# Does anyone here have a 180 gallon tank on a highrise?



## Tony (Apr 27, 2010)

How does new concrete condo/highrise hold up. Does anyone have 180 gallon tank in their apartment?

I'm just thinking about taking my 180g to 23rd floor and looking for some advice. 


Thanks.


----------



## macframalama (Apr 17, 2012)

if your floors and walls are concrete i wouldnt worry about it too much , my 180 gallon stand is comprised of 2x4's im sure concrete is far more tough than that, also my living room floors are concrete aswell, carpeted over top but underneath is concrete, i deliberately placed my tanks over the half of my house that is concrete so i dont have to worry about and issues , im sure your fine, i mean that being said i dunno how keen your building manager would be on the whole issue but asuming you can get it in the building with out getting "busted" then i cant see why it would matter, also im sure insurance would be required just incase you had a flood


----------



## sunshine_1965 (Aug 16, 2011)

The good thing about this size of tank is that the weight of it is spread out over at least (6 feet length). I would think you would have no issues with the floor supporting this size tank. Getting it into the building and into the unit is a different story. Good luck.


----------



## BaoBeiZhu (Apr 24, 2010)

I think what you need to worry about is How to get it up there..
unless your elevator is the ones like ikea.. you might be going up 23 level of stairs.. lol


----------



## Jasonator (Jul 12, 2011)

All High-Rises have concrete floors. This I know - I have built some. Literally nothing to worry about support.
If the movement of such a tall building is a concern - I don't know. 
Probably not as bad as a houseboat....


----------



## macframalama (Apr 17, 2012)

my only concern would be how fast does water fall from the 23'rd floor i do my water changes out the window lol


----------



## tony1928 (Apr 22, 2010)

Check with your strata rules / strata insurance policy as well. A lot of them have limits on fish tank sizes. If they do, I'm pretty sure 180 would be a teensy bit over the limit


----------



## macframalama (Apr 17, 2012)

well then that strata sounds wack lol...


----------



## tony1928 (Apr 22, 2010)

Stratas convinced me to go and buy a detached home. That's how much I like them.


----------



## Adz1 (Apr 21, 2010)

Most stratas have a 33g size limit unless you are in a townhouse.
that being said you could park cars on most floors in highrises these days...


----------



## SeaHorse_Fanatic (Apr 22, 2010)

It is to avoid strata councils that I've never even considered living in a strata-controlled complex. 

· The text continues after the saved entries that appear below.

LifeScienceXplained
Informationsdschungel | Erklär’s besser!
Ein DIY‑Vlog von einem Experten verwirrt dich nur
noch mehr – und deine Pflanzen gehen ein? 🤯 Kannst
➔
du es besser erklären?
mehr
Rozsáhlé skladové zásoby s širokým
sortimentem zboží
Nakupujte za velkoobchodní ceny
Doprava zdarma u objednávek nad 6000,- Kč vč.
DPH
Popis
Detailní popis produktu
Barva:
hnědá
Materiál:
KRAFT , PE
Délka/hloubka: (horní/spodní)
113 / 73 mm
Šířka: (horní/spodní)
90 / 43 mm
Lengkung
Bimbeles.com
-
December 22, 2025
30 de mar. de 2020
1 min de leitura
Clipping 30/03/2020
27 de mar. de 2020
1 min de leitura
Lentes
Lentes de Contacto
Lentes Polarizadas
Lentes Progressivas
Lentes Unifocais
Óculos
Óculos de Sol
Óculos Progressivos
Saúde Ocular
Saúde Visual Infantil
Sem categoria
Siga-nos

BTW, I once saw a 210g+ reef tank in an apartment d/t so if its allowed, it can be done safely. You'd have to check on what strata allows and what your building is certified for.


----------



## kacairns (Apr 10, 2012)

Why bother with a tank, just find the water main puncture a hole in it and put a rubber seal under the door, drill out holes at 4ft on the windows, you'll have a constant water exchange and a 800 sq ft by 4ft aquarium that is almost 24000gallons!


Please note above was a joke and not recommended to be done! Just in case someone actually does it and then says I suggested it!

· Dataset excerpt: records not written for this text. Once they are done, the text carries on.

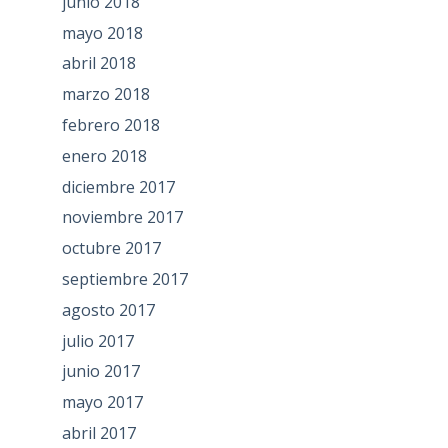
junio 2018
mayo 2018
abril 2018
marzo 2018
febrero 2018
enero 2018
diciembre 2017
noviembre 2017
octubre 2017
septiembre 2017
agosto 2017
julio 2017
junio 2017
mayo 2017
abril 2017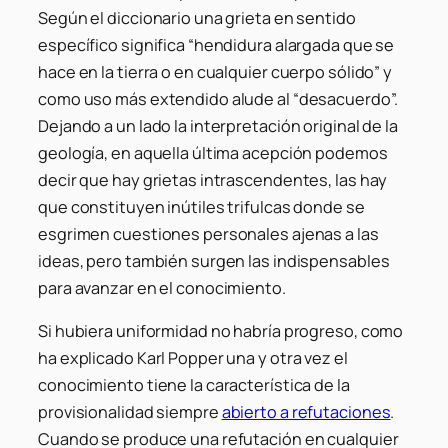
Según el diccionario una grieta en sentido
específico significa “hendidura alargada que se
hace en la tierra o en cualquier cuerpo sólido” y
como uso más extendido alude al “desacuerdo”.
Dejando a un lado la interpretación original de la
geología, en aquella última acepción podemos
decir que hay grietas intrascendentes, las hay
que constituyen inútiles trifulcas donde se
esgrimen cuestiones personales ajenas a las
ideas, pero también surgen las indispensables
para avanzar en el conocimiento.
Si hubiera uniformidad no habría progreso, como
ha explicado Karl Popper una y otra vez el
conocimiento tiene la característica de la
provisionalidad siempre
abierto a refutaciones
.
Cuando se produce una refutación en cualquier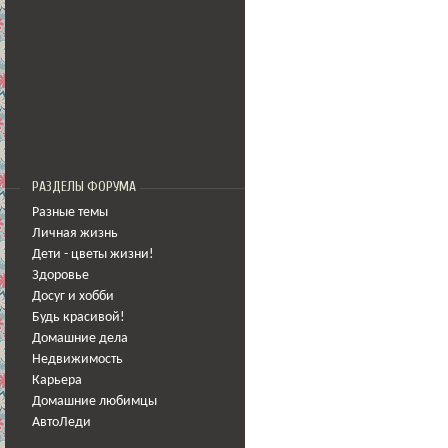
РАЗДЕЛЫ ФОРУМА
Разные темы
Личная жизнь
Дети - цветы жизни!
Здоровье
Досуг и хобби
Будь красивой!
Домашние дела
Недвижимость
Карьера
Домашние любимцы
АвтоЛеди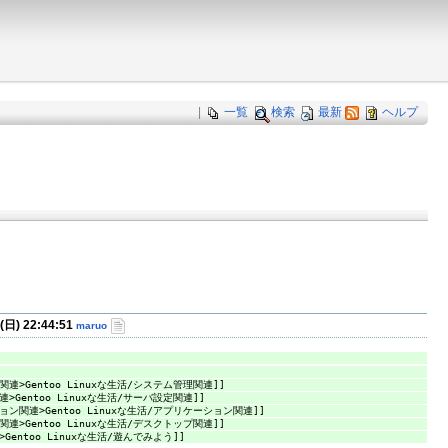
|
一覧
検索
最新
ヘルプ
 (日) 22:44:51
maruo
関連>Gentoo Linuxな生活/システム管理関連]]
>Gentoo Linuxな生活/サーバ設定関連]]
ョン関連>Gentoo Linuxな生活/アプリケーション関連]]
関連>Gentoo Linuxな生活/デスクトップ関連]]
Gentoo Linuxな生活/遊んでみよう]]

Trust me I've seen what a water main on the 26th floor can do on a highrise, it flooded over 100 suites total.


----------



## DBam (Aug 9, 2010)

I'm surprised at how little forethought has gone into these replies. 

1) ask an engineer or draftsman if you know one. Maybe there's one poking around the forum. They can tell you the actual load you can put on that floor, distance from load bearing walls, exterior walls, etc. I'm not suggesting going and hiring an engineer, but get a more professional opinion, that way you've done your homework and done your troubleshooting and problem solving beforehand. 

2) there's a potential for water damage, and you might want to waterproof and foolproof things so the strata can't come after you and other tenants can't either. Otherwise an expensive hobby could potentially turn exorbitantly expensive.


----------



## kacairns (Apr 10, 2012)

DBam said:


> I'm surprised at how little forethought has gone into these replies.
> 
> 1) ask an engineer or draftsman if you know one. Maybe there's one poking around the forum. They can tell you the actual load you can put on that floor, distance from load bearing walls, exterior walls, etc. I'm not suggesting going and hiring an engineer, but get a more professional opinion, that way you've done your homework and done your troubleshooting and problem solving beforehand.
> 
> 2) there's a potential for water damage, and you might want to waterproof and foolproof things so the strata can't come after you and other tenants can't either. Otherwise an expensive hobby could potentially turn exorbitantly expensive.


I wouldn't worry about #1, they'd have to ask for structural drawings of the building and lots of $ to figure out that yes the concrete structure can support it fine. We are talking about concrete that is reinforced with rebar, if it was a 2x6 with 1/2 plywood with a span that couldn't meet the live and deadload requirements I would tell you NO. As I said I've said a place with 24000gallons of water evenly distributed over 800sq, if it can withstand that without the building needing engineers to verify that everything is fine after a flood of that size I'd say the live and deadload designs of highrises are withstand much more then that.

As for #2, if for some reason you ever do flood the building, make sure you have insurance that'll cover you because other tenants and the strata WILL come after you to recoup their loses or pass on the deductible to you for their damage at very minimum


----------



## jkcichlid (Apr 21, 2010)

If you see what type of loads get placed on the floors while the buildings are being built, your 180 is matchsticks compared to that.
Forklifts, huge bunks of lumber and plywood and a whole whack of steel shoring all in a footprint less than your apartment size. No need to worry about the weight issue.

Now the water issue... thats a whole other story for YOU to deal with (if it happens)


----------



## Tony (Apr 27, 2010)

thanks every one for all the info . Having a fish tank in a condo is way more works then i though.


----------



## Smiladon (Apr 23, 2010)

As far as the building goes, you should be fine. I currently have a 155G going and I live in a highrise. 

Just make sure your strata rules don't state anything for heavy objects or fish tanks.


----------